The book of Rakovski Gorski Patnik (Forest wanderer), where the motto appeared for the first time in 1857.[1]
Vasil Levski in a First Bulgarian Legion uniform in 1862. The legionnaires wore caps, on which metal lions marked with the motto were attached.

Svoboda ili smart (Bulgarian: Свобода или смърт, lit.'Freedom or Death',[2] written in pre-1945 Bulgarian orthography: "Свобода или смърть"[3]) was a revolutionary slogan used during the national-liberation struggles by the Bulgarian revolutionaries, called comitadjis.[4] The slogan was in use during the second half of the 19th and the first half of the 20th centuries.

  1. ^ Андрей Цветков, Георги Стойков Раковски: 1821–1871: биографичен очерк, Народна просвета, 1971, София, стр. 52–53.
  2. ^ Karen-Margrethe Simonsen, Jakob Stougaard-Nielsen as ed., World Literature, World Culture, ISD LLC, 2008, ISBN 8779349900, p. 95.

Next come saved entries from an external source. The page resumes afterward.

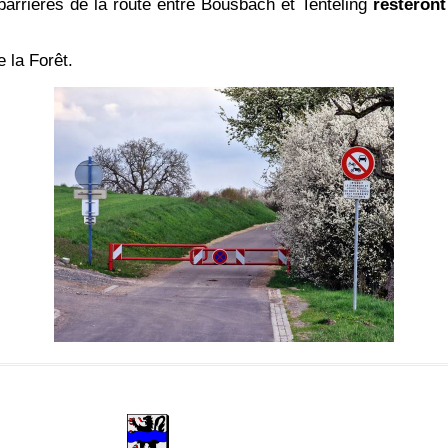
barrières de la route entre Bousbach et Tenteling
resteront
e la Forêt.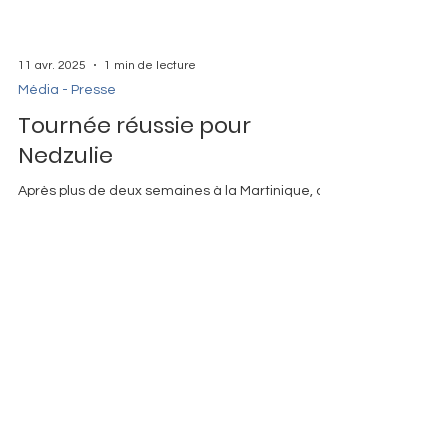
11 avr. 2025
1 min de lecture
Média - Presse
Tournée réussie pour
Nedzulie
Après plus de deux semaines à la Martinique, où
Jenny Hippocrate a enchainé les séances de
lecture et de dédicace en médiathèques et en...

  3. ^ Ernest A. Scatton, Grammar of Modern Bulgarian, Slavica Pub, 1984, ISBN 0893571237, p. 121.
  4. ^ The word komitadji is Turkish, meaning literally "committee man". It came to be used for the guerilla bands which, subsidized by the governments of the Christian Balkan states, especially of Bulgaria. "The Making of a New Europe: R.W. Seton-Watson and the Last Years of Austria-Hungary", Hugh Seton-Watson, Christopher Seton-Watson, Methuen, 1981, ISBN 0416747302, p. 71.